A może wstępnie wyrównać kostkę (np. 2 przejazdy wyrównywarką), po czym sklinować kostki zasypując fugi piaskiem, a następnie wyrównać powierzchnię "na gotowo"?

----------


## Piotrek2005

u mnie jak układali kostkę to ubijali a potem piasek w fugi, w sumie to nie jestem pewny czy kolejność prawidłowa ale kostka 2 lata leży i jest ok

----------


## brylekpl

> Cześć!
> Jutro kończę samodzielnie układać kostkę brukową (betonową) na ścieżce do domu. Kostka ułożona klasycznie, to znaczy na podsypce piaskowej.
> Czy bezpośrednio po ułożeniu kostki ubijam (wyrównuję) ją zagęszczarką, a po zagęszczeniu zasypuję fugi piaskiem, czy wręcz odwrotnie, po ułożeniu kostki spoinuję fugi, a dopiero po tym wchodzę z ubijarką? Internet nie daje jednoznacznej odpowiedzi.
> A może wstępnie wyrównać kostkę (np. 2 przejazdy wyrównywarką), po czym sklinować kostki zasypując fugi piaskiem, a następnie wyrównać powierzchnię "na gotowo"?
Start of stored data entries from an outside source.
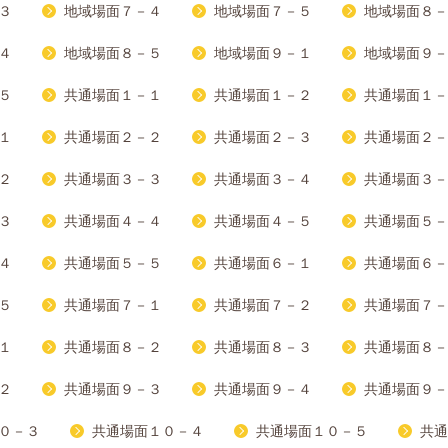
３
地域場面７－４
地域場面７－５
地域場面８－
４
地域場面８－５
地域場面９－１
地域場面９－
５
共通場面１－１
共通場面１－２
共通場面１－
１
共通場面２－２
共通場面２－３
共通場面２－
２
共通場面３－３
共通場面３－４
共通場面３－
３
共通場面４－４
共通場面４－５
共通場面５－
４
共通場面５－５
共通場面６－１
共通場面６－
５
共通場面７－１
共通場面７－２
共通場面７－
１
共通場面８－２
共通場面８－３
共通場面８－
２
共通場面９－３
共通場面９－４
共通場面９－
０－３
共通場面１０－４
共通場面１０－５
共通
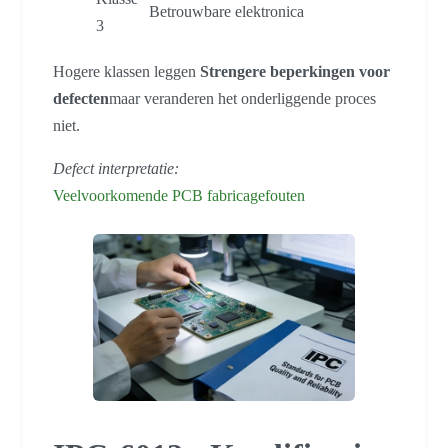
Betrouwbare elektronica
3
Hogere klassen leggen
Strengere beperkingen voor
defecten
maar veranderen het onderliggende proces
niet.
Defect interpretatie:
Veelvoorkomende PCB fabricagefouten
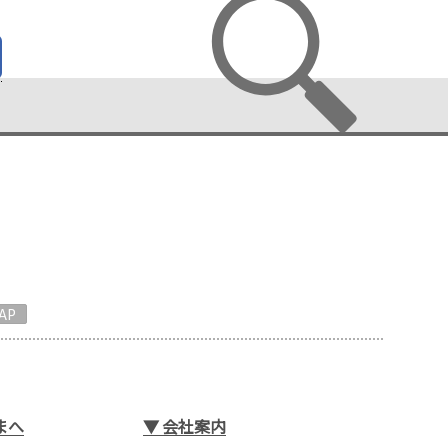
AP
まへ
▼
会社案内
najpierw zasyp piaskiem. jak pojezdzisz ubijarka po niezasypanej kostce to Ci sie wszystko porozpada i pokrzywi.

----------


## Stermaj

Ubija się przed. Ubijarka powinna mieć specjalną gumę lub inną okładzinę aby nie rysowała kostki. Po ubiciu zasypujesz piaskiem.

----------


## pawelpiwowarczyk

A nie moglibyście być jednomślni? I bądź tu mądry.

 Cały dzień nad tym myślę i wydaje mi się, że znaczenie tu ma także przygotowanie podsypki. W poradnikach piszą by nie ubijać podsypki (podsypki, nie podbudowy), za to na forum brukarskim fachury jednogłośnie piszą że ubijają. Pewnie na ubitej kostki mają minimalną różnicę we wysokości, a na mojej nieubitej jedna od drugiej pół centymetra wyżej/niżej.

Zrobię więc tak, jak pisałem - przejadę raz, dwa razy zagęszczarką by chociaż mniej więcej je wyrównać , wówczas zasypię piaskiem, wyrównam powierzchnię na gotowo i zasypię piaskiem jeszcze raz.

 Teraz mam inny dylemat. Właśnie skończyłem układać kostkę ale zastanawiam się czy nie wstrzymać się z wyrównywaniem. W nocy lało. Można wyrównywać kostkę kiedy piasek pod spodem jest mokry?

----------